**What the task asks:** Search the entries for the word "nhiễm". Copy each line in which it is found.

**Materials provided:**
* * * * * * * * *

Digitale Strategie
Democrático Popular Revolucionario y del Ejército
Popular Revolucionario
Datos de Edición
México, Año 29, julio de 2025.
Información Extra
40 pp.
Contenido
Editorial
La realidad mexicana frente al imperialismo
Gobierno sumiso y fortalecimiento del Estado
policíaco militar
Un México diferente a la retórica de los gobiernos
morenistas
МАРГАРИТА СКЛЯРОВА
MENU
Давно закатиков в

* * * * * * * * *

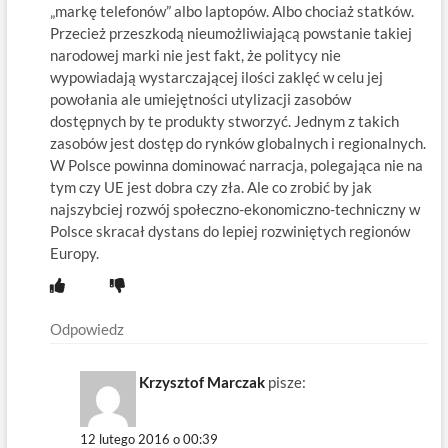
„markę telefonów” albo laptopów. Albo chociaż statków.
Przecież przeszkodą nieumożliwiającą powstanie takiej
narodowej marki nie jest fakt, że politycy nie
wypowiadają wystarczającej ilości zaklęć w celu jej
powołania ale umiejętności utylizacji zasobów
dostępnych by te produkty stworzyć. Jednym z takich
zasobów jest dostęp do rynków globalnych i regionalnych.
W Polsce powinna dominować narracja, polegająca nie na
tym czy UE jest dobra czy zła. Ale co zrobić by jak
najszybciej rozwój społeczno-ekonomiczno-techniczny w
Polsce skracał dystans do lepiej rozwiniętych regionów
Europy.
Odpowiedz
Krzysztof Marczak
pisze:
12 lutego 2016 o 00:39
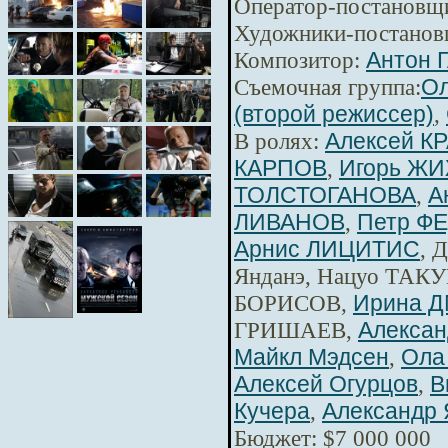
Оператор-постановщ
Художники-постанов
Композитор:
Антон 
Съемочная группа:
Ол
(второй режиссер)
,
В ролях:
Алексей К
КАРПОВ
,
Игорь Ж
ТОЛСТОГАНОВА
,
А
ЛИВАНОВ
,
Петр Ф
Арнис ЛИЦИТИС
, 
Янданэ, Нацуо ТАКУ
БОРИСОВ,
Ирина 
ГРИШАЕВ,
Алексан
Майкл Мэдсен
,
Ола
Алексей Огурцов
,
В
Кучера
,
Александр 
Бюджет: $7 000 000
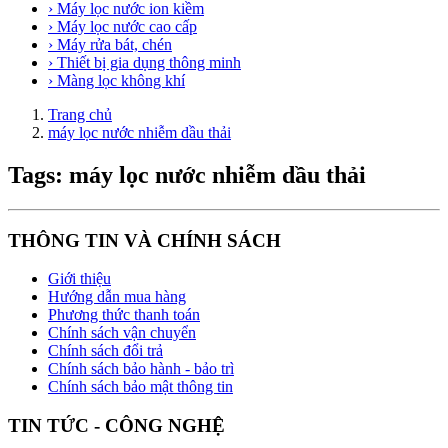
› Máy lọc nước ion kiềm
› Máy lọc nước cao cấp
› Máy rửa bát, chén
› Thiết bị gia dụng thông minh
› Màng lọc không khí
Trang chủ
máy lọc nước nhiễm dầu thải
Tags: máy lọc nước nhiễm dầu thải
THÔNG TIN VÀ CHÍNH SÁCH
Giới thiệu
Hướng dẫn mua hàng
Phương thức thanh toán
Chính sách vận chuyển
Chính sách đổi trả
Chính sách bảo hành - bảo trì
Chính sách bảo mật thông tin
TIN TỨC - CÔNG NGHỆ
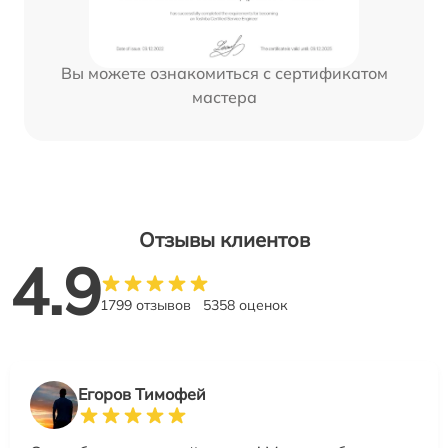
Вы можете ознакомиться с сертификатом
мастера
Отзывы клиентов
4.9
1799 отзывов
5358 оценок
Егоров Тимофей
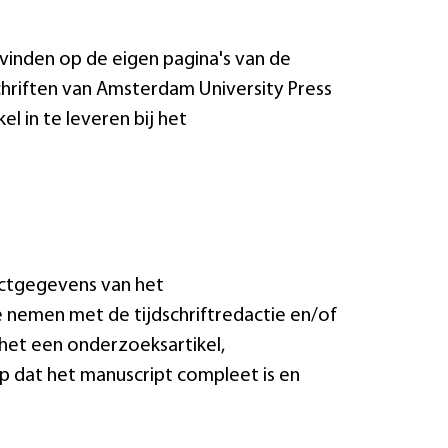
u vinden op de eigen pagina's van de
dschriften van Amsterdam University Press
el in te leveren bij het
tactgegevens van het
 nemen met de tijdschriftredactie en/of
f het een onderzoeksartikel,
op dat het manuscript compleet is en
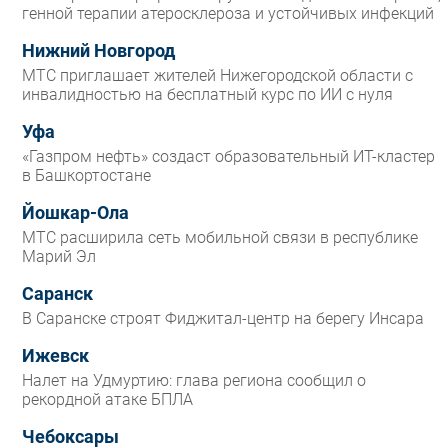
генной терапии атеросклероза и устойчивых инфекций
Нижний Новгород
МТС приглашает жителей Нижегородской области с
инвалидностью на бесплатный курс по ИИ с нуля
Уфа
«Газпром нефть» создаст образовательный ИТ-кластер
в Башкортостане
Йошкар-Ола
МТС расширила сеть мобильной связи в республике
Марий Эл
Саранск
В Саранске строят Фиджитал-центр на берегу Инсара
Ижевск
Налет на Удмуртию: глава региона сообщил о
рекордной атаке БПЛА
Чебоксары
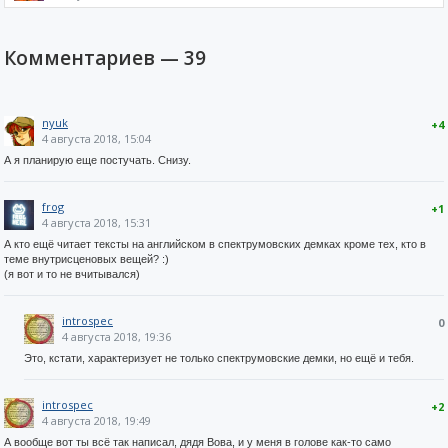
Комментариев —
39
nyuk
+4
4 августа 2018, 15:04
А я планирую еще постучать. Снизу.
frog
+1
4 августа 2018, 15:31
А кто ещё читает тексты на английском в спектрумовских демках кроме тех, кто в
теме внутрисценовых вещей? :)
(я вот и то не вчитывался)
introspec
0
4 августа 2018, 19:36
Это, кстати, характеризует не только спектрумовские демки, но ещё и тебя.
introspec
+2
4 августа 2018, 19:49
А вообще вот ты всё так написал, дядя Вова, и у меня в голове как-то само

* * * * * * * * *

**Task solution:**
máy lọc nước nhiễm dầu thải
Tags: máy lọc nước nhiễm dầu thải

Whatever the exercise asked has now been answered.